JPMorgan Chase & Co. (JPM), the sixth-largest ETF issuer, said first-quarter assets in its exchange-traded fund business jumped 39% as inflows surged into its biggest funds, including JEPI and JEPQ.

ETF assets under management rose to $239.9 billion from $172.6 billion in the prior year’s first quarter, according to New York-based JPMorgan, the biggest U.S. bank. That growth was fueled in part by the company’s ETFs, which pulled in $19.1 billion in flows, a 30% jump from the year-earlier period.

ETF issuers like JPMorgan and BlackRock Inc. (BLK) benefitted as investors plowed $296 billion into ETFs during the first quarter, even as markets dropped, with the S&P 500’s 4.6% decline marking its worst first quarter in three years. BlackRock, whose iShares is the world’s largest ETF issuer, reported $107 billion in total net inflows into ETFs for the quarter.
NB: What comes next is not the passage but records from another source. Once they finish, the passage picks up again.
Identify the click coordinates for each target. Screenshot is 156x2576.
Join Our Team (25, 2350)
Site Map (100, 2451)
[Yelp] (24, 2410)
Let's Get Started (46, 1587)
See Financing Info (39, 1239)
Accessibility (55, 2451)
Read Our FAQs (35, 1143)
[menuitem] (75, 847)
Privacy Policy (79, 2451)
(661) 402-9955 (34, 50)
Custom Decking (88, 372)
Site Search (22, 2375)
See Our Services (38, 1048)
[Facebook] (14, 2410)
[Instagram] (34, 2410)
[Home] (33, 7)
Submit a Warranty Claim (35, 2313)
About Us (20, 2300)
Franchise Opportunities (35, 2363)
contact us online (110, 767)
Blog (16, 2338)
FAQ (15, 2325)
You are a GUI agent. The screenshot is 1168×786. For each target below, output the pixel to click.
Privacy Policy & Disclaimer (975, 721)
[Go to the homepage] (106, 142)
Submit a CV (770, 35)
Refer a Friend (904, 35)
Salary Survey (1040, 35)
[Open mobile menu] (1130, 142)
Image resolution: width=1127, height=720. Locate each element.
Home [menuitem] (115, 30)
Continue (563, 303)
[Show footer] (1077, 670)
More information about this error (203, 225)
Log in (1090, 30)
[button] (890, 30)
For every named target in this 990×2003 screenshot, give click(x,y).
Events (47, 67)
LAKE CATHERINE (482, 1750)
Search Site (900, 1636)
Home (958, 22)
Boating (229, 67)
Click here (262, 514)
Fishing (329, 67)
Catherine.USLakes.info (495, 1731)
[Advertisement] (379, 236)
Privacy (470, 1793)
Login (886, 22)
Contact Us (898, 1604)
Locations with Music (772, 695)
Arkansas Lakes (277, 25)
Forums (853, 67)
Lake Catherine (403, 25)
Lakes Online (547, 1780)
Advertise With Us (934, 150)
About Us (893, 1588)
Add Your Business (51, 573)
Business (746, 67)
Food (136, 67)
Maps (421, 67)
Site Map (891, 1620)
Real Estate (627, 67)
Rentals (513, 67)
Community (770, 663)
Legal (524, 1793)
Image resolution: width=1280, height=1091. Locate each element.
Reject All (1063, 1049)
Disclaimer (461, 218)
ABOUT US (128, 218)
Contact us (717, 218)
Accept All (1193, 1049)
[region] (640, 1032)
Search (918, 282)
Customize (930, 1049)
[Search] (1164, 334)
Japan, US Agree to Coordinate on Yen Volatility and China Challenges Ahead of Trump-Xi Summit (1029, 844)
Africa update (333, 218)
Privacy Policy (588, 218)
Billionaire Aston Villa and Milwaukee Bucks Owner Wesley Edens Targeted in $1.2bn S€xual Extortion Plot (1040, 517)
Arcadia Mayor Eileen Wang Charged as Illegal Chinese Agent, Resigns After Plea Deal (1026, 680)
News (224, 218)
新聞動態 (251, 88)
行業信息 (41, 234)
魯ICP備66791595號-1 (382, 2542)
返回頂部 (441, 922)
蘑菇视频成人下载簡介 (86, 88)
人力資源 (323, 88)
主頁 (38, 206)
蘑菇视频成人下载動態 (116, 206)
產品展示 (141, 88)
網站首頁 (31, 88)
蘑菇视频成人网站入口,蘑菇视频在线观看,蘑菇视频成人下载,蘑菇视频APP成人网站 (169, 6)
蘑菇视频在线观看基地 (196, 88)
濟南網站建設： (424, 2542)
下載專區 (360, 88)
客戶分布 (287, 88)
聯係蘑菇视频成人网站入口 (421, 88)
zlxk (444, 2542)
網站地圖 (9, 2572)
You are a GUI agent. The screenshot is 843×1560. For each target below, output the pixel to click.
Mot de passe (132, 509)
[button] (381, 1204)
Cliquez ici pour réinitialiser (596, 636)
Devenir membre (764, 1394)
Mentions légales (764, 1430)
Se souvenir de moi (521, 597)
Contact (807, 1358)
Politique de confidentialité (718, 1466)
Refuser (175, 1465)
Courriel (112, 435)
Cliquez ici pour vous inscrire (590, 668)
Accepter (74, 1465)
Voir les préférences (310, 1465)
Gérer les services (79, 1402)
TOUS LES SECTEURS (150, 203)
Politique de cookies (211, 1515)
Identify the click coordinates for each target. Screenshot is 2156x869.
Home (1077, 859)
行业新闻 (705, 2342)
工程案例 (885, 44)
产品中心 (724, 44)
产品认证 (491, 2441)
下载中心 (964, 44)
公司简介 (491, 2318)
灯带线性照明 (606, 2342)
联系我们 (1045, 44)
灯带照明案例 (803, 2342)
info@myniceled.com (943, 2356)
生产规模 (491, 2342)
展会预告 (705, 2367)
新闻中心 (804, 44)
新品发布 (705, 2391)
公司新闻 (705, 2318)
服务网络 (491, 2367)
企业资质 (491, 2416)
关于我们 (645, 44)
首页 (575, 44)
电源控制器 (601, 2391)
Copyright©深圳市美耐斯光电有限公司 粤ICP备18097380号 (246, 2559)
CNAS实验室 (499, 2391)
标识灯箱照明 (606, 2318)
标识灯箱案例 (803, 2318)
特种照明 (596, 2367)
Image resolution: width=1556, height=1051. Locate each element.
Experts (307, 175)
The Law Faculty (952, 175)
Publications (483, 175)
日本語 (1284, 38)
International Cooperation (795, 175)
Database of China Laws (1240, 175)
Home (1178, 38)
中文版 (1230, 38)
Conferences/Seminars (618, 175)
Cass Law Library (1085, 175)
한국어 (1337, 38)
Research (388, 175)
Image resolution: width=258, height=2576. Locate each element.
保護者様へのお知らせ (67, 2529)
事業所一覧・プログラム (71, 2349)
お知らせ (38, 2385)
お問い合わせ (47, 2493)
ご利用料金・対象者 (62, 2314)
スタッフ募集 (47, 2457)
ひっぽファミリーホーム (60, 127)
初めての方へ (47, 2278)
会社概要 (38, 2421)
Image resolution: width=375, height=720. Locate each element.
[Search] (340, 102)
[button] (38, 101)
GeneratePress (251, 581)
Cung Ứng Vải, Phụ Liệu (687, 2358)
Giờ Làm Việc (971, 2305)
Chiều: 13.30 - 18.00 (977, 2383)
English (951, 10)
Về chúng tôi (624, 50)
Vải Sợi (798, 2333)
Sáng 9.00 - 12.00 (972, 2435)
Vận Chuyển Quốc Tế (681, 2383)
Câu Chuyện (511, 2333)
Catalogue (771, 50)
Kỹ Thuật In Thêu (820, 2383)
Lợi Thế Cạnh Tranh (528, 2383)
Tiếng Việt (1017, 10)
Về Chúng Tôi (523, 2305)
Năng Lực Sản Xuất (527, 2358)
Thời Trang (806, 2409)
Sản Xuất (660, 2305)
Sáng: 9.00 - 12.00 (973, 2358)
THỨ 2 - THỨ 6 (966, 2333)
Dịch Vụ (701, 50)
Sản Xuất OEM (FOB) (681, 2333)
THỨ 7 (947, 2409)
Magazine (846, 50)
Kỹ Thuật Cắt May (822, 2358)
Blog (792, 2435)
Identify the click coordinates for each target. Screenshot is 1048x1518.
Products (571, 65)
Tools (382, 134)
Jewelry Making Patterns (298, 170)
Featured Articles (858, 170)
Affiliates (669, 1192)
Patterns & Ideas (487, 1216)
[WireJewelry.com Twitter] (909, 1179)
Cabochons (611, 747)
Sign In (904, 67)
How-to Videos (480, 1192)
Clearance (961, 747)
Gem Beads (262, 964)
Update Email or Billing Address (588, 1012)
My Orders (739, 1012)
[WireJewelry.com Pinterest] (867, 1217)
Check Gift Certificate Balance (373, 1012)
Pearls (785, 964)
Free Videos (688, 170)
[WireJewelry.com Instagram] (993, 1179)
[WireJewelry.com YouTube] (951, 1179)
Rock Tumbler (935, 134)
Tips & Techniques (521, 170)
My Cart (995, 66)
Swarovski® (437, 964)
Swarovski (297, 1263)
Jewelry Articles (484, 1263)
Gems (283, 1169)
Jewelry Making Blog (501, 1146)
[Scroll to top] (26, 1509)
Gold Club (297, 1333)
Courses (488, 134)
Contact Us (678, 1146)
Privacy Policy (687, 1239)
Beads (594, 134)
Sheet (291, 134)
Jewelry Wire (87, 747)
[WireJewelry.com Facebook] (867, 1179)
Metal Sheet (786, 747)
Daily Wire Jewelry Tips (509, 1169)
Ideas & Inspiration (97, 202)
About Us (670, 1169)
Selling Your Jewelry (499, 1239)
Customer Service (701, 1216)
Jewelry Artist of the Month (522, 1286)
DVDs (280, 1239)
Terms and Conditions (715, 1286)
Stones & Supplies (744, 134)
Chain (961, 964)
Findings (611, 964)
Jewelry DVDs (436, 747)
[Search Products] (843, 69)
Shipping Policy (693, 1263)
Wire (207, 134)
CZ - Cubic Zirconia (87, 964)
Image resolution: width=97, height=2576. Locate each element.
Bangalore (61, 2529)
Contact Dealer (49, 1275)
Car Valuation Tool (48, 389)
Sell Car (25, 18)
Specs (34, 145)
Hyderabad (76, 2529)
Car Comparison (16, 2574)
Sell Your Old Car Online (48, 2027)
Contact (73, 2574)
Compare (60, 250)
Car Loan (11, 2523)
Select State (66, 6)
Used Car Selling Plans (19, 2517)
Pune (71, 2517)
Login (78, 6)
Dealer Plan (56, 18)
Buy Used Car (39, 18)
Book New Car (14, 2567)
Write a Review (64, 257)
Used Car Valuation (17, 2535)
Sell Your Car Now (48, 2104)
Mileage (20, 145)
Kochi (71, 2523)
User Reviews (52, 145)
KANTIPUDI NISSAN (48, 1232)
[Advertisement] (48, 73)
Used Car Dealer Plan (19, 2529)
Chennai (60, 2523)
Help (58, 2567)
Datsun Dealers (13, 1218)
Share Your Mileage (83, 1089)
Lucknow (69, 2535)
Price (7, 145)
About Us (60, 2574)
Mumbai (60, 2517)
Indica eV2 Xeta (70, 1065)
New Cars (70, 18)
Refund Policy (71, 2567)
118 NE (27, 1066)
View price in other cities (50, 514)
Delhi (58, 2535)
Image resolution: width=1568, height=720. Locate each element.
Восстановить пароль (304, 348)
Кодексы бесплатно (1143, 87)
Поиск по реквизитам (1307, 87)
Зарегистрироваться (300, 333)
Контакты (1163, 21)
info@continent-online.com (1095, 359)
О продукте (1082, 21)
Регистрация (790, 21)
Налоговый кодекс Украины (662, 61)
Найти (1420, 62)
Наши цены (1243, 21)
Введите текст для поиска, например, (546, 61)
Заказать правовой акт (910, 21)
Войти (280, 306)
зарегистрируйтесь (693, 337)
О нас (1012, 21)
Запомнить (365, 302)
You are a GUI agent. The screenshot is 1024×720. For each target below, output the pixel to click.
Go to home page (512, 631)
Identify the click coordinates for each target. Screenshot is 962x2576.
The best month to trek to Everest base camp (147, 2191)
JPMorgan is focused on active ETFs, with six of its seven first-quarter launches in that category. Assets in its active business surged 58% to $177.2 billion, and inflows nearly doubled to $18.4 billion. The company doesn’t offer the passive, major index-tracking ETFs its rivals rely on to bring in big inflows, instead opting for more specalized, income-generating funds like the $38 billion JPMorgan Equity Premium Income ETF (JEPI). Those funds carry higher management fees than passive funds.

“Q1 has been favorable for active management” in equities and fixed income, Travis Spence, J.P. Morgan Asset Management’s global head of ETFs, said in an emailed statement. In equities, the company has “focused on re-evaluating our fundamental views at the company level of post-election changes to earnings momentum, including the recent tariff tantrum, and in fixed income, where both rates and credit spreads are moving.”

JEPI, which invests in large-cap stocks and equity-linked notes to generate income, pulled in $2.8 billion in the quarter. JPMorgan’s second-largest fund, the $29.9 billion JPMorgan Ultra-Short Income ETF (JPST), pulled in $3.4 billion, while the $22.8 billion JPMorgan Nasdaq Equity Premium Income ETF (JEPQ) took in $4 billion.

JEPQ
JEPQ

Source: etf.com fund flows data

CEO Jamie Dimon struck a cautious tone in the company’s earnings release, as the global economy confronts “considerable turbulence (including geopolitics).” He enumerated economic positives like tax reform and deregulation alongside “potential negatives of tariffs and ‘trade wars,’ ongoing sticky inflation, high fiscal deficits and still rather high asset prices and volatility.”